··· Input for this task

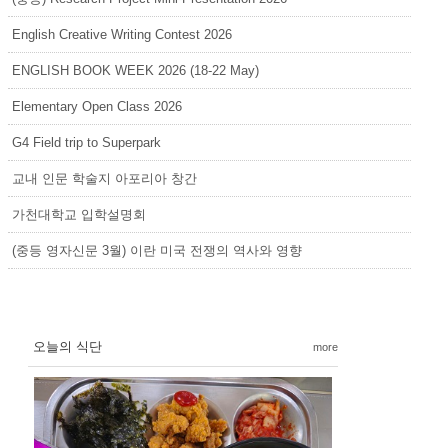
English Creative Writing Contest 2026
ENGLISH BOOK WEEK 2026 (18-22 May)
Elementary Open Class 2026
G4 Field trip to Superpark
교내 인문 학술지 아포리아 창간
가천대학교 입학설명회
(중등 영자신문 3월) 이란 미국 전쟁의 역사와 영향
오늘의 식단
more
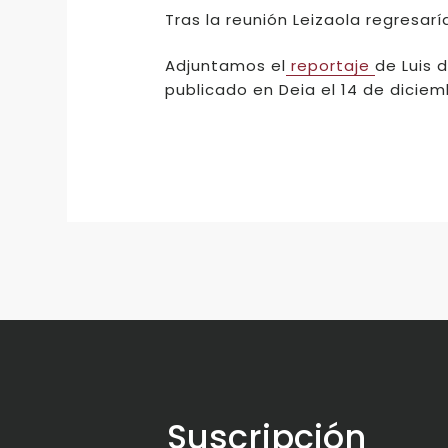
Tras la reunión Leizaola regresar
Adjuntamos el
reportaje
de Luis 
publicado en Deia el 14 de diciem
Suscripción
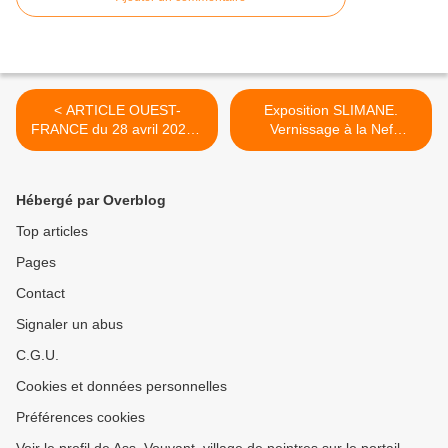
< ARTICLE OUEST-
Exposition SLIMANE.
FRANCE du 28 avril 2023 -
Vernissage à la Nef
merci à Thierry Frioux,
Théodelin le vendredi 26
correspondant O-F qui a
mai 2023 à 18h30 >
rédigé cet article.
Hébergé par Overblog
Top articles
Pages
Contact
Signaler un abus
C.G.U.
Cookies et données personnelles
Préférences cookies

······

- Required work
Write out only those lines of the entries that lie between the line containing "merci à Thierry" and the last line, inclusive, reproducing them exactly.

- Exercise response
merci à Thierry Frioux,
Théodelin le vendredi 26
correspondant O-F qui a
mai 2023 à 18h30 >
rédigé cet article.
Hébergé par Overblog
Top articles
Pages
Contact
Signaler un abus
C.G.U.
Cookies et données personnelles
Préférences cookies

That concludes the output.